╭─ Information provided

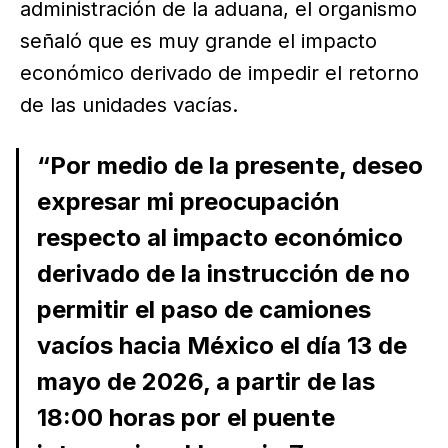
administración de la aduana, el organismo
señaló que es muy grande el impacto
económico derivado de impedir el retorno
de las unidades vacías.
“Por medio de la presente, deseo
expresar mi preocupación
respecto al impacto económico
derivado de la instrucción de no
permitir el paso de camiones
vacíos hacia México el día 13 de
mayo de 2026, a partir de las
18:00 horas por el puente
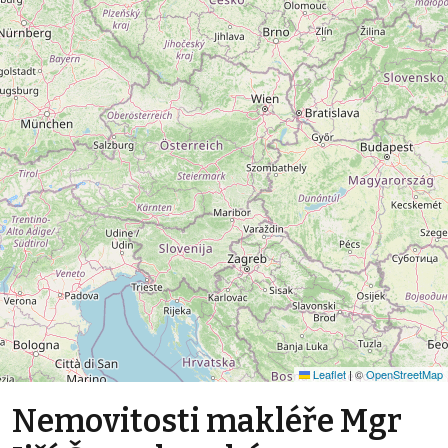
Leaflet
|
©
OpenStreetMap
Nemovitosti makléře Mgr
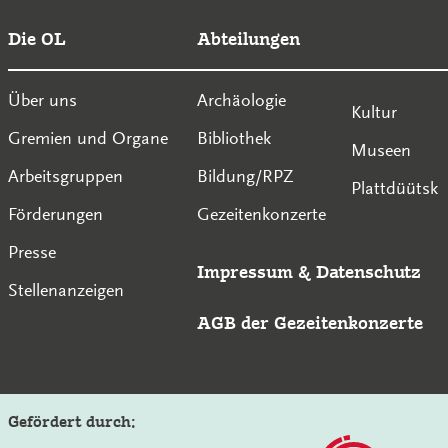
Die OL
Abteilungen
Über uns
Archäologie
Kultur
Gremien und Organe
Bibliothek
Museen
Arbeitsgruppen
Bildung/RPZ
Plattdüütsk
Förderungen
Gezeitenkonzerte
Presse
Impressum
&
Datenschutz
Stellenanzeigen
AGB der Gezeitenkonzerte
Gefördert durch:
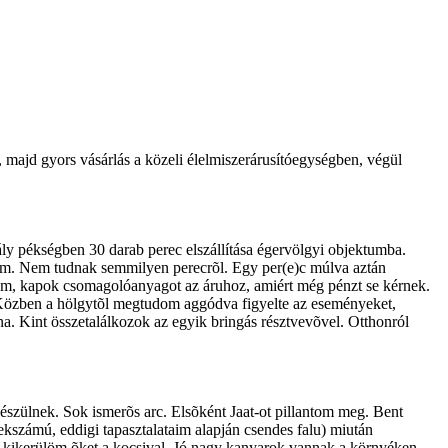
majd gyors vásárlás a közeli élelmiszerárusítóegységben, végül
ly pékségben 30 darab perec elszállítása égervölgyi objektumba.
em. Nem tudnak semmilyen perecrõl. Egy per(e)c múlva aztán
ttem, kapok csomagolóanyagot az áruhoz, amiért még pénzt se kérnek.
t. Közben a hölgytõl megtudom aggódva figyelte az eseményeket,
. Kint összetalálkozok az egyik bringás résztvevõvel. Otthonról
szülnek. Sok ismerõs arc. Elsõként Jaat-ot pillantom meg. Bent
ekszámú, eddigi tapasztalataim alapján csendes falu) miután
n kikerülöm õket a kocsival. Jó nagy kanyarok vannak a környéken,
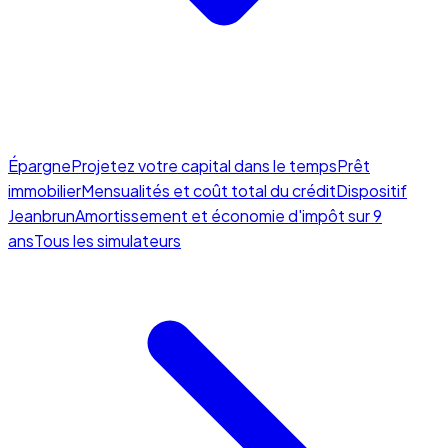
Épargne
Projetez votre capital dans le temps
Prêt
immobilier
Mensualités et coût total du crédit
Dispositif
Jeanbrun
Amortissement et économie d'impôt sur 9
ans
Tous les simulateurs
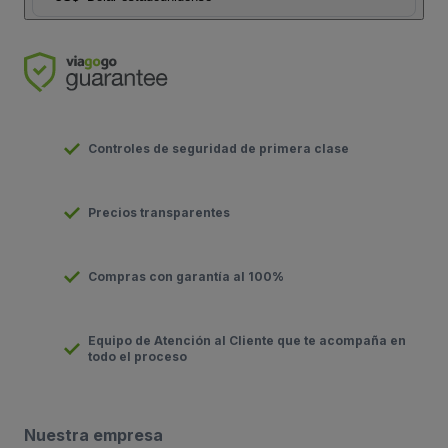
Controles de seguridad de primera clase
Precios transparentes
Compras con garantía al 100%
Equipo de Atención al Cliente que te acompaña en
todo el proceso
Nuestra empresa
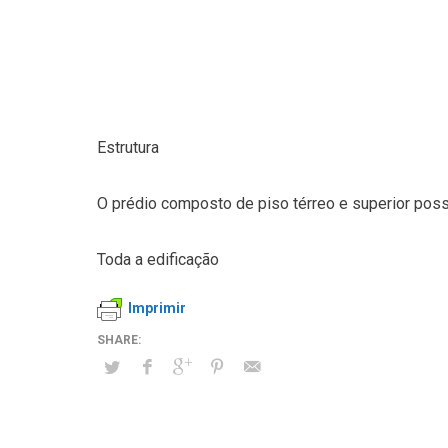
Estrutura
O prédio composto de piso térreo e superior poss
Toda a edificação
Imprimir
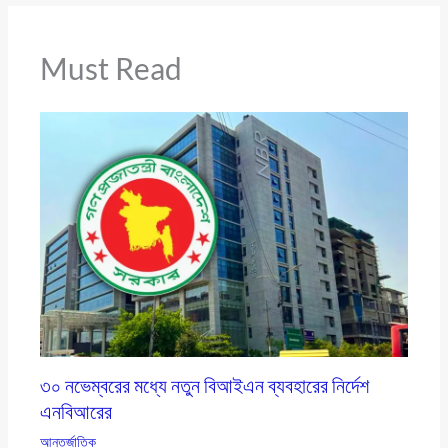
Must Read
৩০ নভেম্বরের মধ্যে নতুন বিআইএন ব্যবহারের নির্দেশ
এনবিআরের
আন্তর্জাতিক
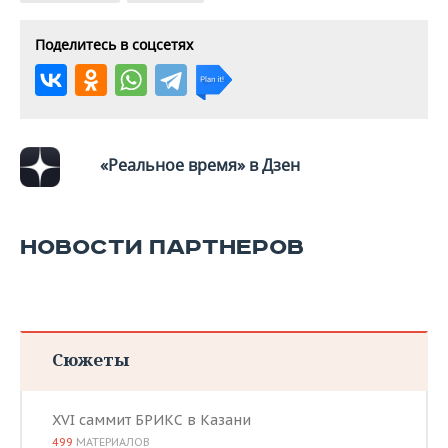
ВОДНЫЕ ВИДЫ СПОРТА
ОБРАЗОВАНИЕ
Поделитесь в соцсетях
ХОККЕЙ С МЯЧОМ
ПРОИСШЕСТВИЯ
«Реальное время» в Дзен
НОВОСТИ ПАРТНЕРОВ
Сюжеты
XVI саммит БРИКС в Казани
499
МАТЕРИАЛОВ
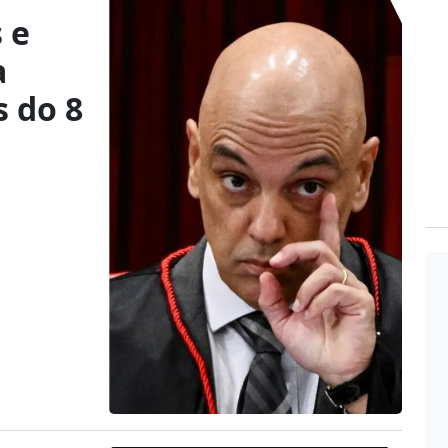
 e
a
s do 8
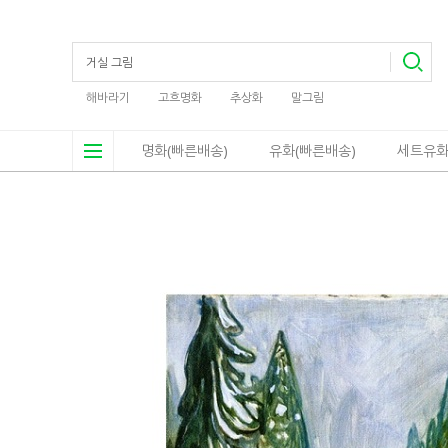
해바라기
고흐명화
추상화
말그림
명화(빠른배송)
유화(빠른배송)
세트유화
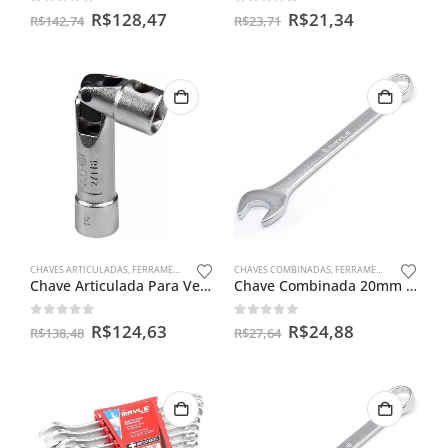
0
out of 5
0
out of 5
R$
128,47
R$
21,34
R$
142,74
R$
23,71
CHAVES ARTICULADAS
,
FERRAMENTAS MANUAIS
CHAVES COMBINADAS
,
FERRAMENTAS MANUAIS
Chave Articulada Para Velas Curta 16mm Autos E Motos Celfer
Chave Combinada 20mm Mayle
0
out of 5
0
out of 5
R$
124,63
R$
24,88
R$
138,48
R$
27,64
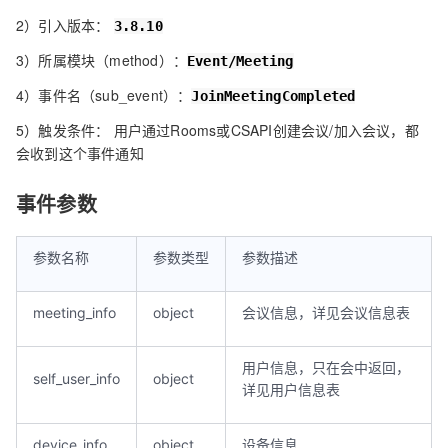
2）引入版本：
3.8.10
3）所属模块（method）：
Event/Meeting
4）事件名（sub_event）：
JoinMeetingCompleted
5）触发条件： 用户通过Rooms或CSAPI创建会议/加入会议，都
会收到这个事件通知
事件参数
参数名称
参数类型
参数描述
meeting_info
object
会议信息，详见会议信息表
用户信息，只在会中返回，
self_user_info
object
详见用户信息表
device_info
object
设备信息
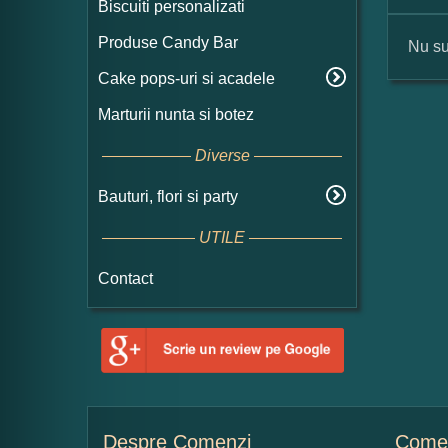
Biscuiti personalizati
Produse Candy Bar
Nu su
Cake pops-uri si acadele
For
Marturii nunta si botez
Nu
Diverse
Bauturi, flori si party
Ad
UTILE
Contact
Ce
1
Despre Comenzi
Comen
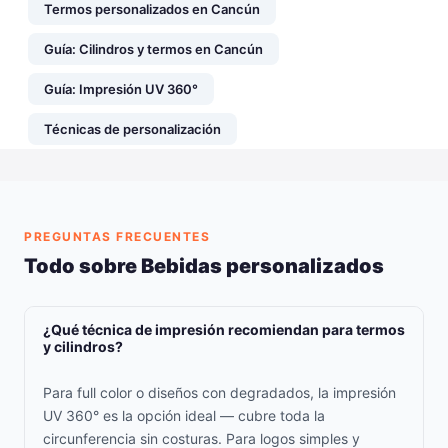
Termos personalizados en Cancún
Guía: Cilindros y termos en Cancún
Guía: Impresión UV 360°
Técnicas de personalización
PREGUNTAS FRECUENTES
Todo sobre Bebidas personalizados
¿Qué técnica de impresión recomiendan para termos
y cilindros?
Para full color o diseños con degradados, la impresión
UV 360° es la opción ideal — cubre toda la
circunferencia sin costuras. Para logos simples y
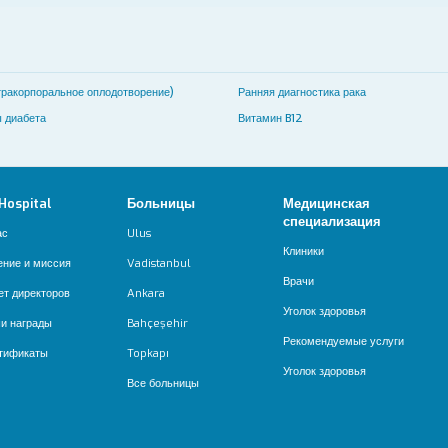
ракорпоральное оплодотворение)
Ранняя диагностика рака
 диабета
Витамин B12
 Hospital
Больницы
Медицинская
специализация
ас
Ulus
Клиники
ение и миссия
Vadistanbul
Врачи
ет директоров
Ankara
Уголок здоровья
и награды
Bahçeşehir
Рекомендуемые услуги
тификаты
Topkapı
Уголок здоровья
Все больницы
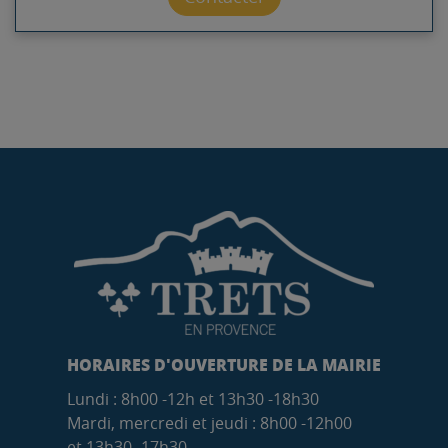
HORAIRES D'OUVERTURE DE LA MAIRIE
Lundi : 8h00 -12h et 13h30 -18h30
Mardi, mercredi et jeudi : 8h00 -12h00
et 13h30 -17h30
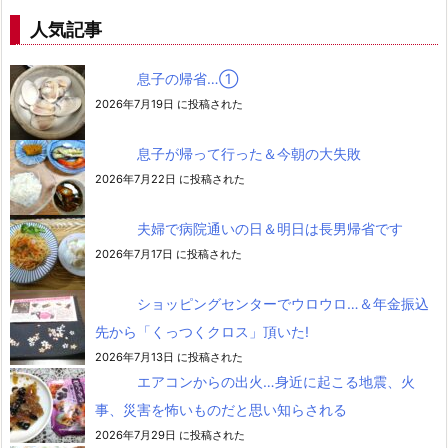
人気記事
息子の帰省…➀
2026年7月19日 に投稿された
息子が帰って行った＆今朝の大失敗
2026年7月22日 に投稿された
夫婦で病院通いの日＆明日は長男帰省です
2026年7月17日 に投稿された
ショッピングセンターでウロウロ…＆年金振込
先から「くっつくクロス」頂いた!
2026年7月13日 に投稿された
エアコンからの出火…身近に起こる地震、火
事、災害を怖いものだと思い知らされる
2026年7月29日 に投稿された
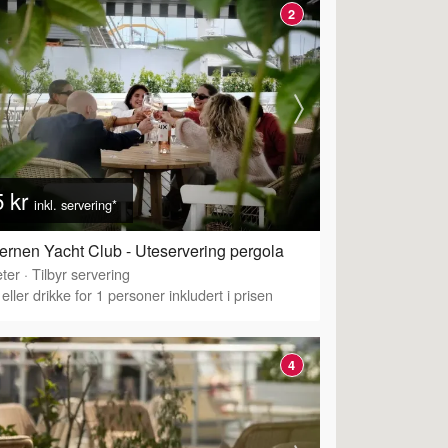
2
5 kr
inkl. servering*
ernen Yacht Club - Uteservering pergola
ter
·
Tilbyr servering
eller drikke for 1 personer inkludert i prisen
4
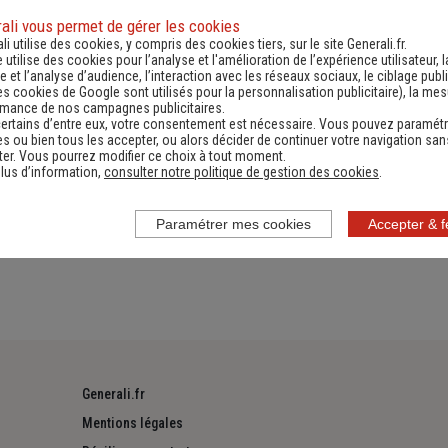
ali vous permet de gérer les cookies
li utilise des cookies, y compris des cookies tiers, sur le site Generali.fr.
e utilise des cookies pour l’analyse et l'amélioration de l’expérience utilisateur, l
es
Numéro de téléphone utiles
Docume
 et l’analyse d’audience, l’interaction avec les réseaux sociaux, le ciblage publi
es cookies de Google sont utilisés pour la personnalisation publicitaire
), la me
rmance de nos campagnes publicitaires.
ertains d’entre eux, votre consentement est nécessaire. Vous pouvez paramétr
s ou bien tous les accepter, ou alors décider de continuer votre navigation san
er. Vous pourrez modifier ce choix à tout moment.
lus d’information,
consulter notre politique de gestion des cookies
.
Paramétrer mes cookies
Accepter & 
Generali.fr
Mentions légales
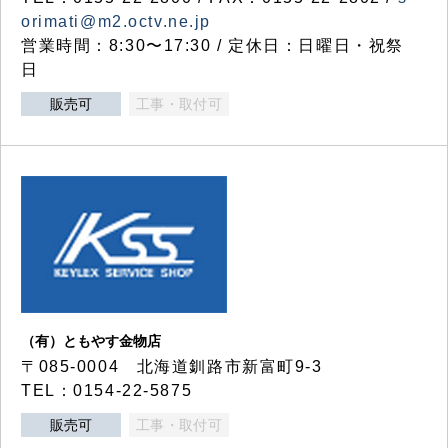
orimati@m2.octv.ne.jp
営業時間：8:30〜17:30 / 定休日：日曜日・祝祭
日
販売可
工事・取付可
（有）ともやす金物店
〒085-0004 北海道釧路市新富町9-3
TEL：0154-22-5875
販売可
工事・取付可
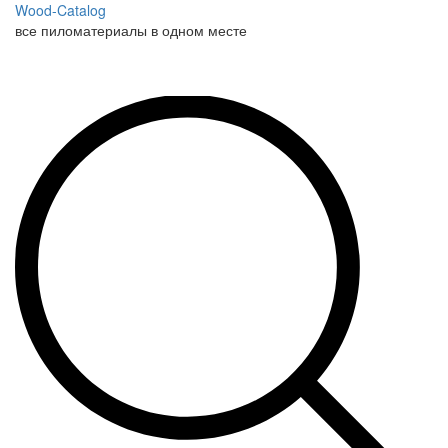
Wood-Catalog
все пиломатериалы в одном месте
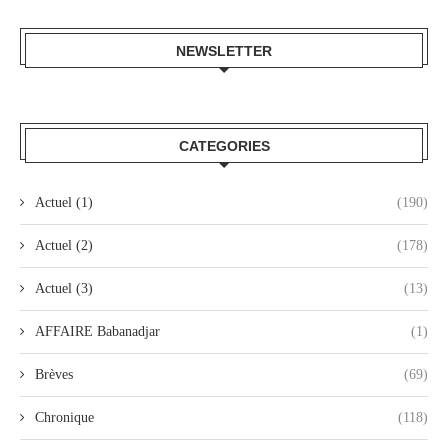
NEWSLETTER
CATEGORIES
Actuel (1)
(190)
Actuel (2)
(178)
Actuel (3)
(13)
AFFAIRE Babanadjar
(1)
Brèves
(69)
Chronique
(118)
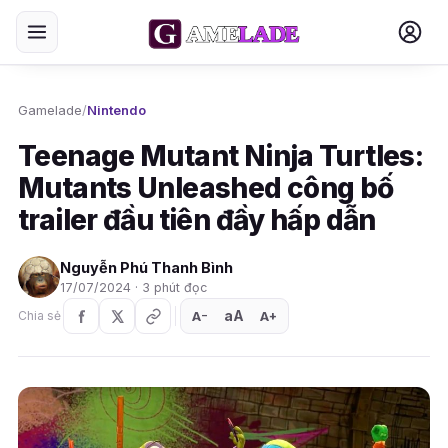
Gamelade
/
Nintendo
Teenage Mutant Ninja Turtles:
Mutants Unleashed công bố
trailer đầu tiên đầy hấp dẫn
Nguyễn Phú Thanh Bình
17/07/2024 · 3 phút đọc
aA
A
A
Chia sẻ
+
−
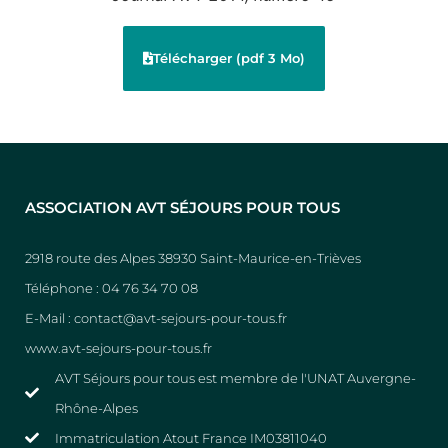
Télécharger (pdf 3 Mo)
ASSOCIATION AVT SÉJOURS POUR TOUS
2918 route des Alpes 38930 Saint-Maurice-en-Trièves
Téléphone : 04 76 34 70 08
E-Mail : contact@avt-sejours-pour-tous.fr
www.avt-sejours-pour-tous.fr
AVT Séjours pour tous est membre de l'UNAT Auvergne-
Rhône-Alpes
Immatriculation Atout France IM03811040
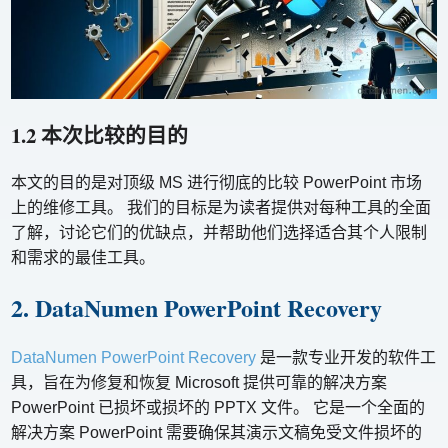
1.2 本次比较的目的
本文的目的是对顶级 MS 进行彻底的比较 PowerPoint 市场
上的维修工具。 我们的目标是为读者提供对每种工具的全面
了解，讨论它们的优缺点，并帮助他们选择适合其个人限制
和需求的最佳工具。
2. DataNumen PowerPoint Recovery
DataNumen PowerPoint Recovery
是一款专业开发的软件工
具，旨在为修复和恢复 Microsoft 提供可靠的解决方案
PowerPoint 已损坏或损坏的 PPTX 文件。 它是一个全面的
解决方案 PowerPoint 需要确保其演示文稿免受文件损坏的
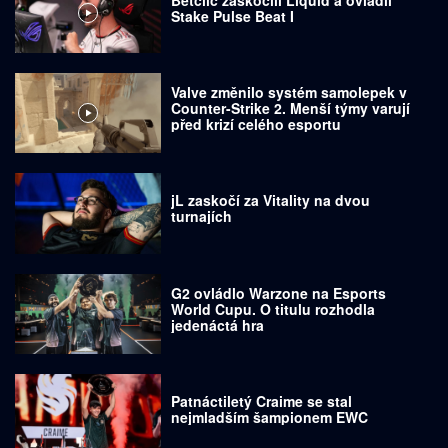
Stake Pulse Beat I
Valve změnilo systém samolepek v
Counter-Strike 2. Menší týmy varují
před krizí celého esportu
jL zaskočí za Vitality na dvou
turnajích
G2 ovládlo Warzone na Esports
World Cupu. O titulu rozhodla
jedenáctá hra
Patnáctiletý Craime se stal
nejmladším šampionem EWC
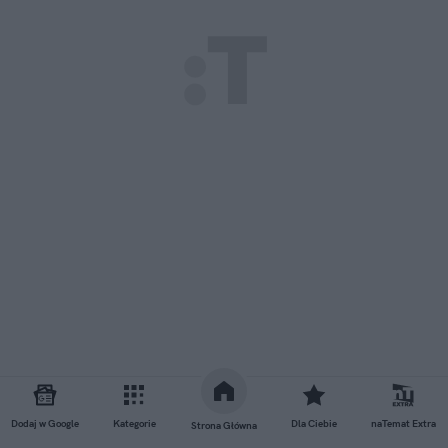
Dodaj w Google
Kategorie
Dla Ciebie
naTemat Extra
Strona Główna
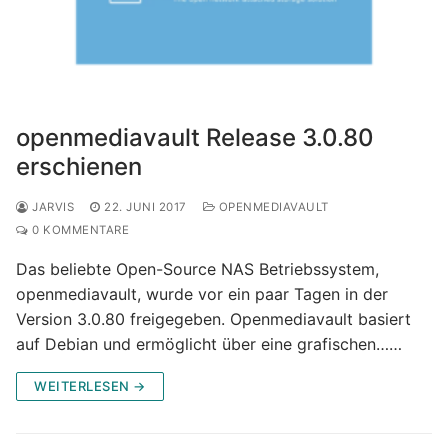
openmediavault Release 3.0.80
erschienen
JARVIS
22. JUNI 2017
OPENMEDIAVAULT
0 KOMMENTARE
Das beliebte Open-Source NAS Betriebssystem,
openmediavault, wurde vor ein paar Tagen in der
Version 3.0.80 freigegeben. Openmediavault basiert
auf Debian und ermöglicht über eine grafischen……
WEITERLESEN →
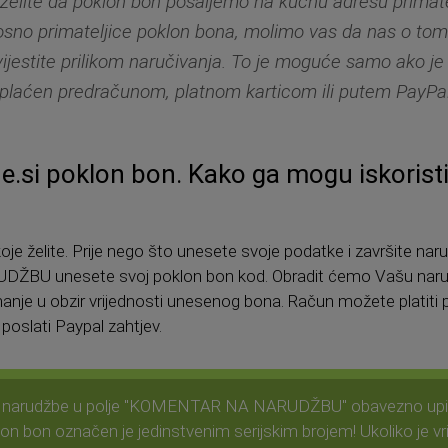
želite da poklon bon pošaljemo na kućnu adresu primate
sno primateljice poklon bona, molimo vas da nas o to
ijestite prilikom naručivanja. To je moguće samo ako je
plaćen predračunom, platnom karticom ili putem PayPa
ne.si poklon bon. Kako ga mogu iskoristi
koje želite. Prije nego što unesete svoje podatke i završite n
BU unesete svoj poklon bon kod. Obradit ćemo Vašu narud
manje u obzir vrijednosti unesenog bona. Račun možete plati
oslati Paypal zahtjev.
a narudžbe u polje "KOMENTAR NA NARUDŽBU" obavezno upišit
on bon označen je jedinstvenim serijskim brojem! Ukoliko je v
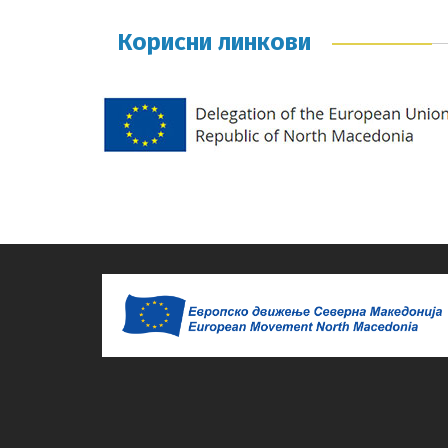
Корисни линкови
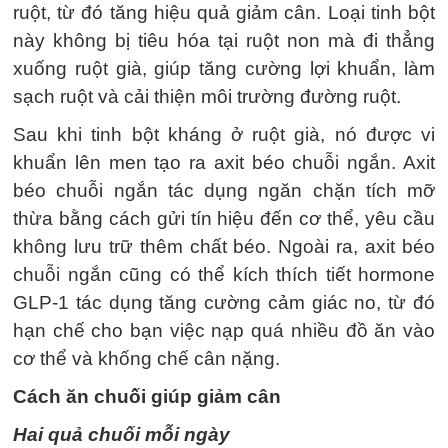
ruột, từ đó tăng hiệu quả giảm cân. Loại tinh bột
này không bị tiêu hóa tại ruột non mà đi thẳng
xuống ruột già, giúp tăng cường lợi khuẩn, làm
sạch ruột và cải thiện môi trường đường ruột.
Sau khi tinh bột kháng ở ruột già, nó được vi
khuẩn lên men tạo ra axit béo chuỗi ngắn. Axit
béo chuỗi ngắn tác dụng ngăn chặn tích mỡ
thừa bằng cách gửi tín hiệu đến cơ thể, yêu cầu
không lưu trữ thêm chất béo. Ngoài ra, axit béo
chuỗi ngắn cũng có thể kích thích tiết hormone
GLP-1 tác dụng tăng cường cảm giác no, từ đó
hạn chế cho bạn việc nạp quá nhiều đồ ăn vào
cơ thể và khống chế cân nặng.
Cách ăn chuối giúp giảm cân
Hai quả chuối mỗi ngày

╰─

**What to produce:**
What should come back is an exact copy of the lines above from the line with "www.avt-sejours-pour-tous.fr" to the line with "Stake Pulse Beat I", both included, minus the pictures.

**Expected answer:**
www.avt-sejours-pour-tous.fr
AVT Séjours pour tous est membre de l'UNAT Auvergne-
Rhône-Alpes
Immatriculation Atout France IM03811040
1.2 本次比较的目的
本文的目的是对顶级 MS 进行彻底的比较 PowerPoint 市场
上的维修工具。 我们的目标是为读者提供对每种工具的全面
了解，讨论它们的优缺点，并帮助他们选择适合其个人限制
和需求的最佳工具。
2. DataNumen PowerPoint Recovery
DataNumen PowerPoint Recovery
是一款专业开发的软件工
具，旨在为修复和恢复 Microsoft 提供可靠的解决方案
PowerPoint 已损坏或损坏的 PPTX 文件。 它是一个全面的
解决方案 PowerPoint 需要确保其演示文稿免受文件损坏的
Stake Pulse Beat I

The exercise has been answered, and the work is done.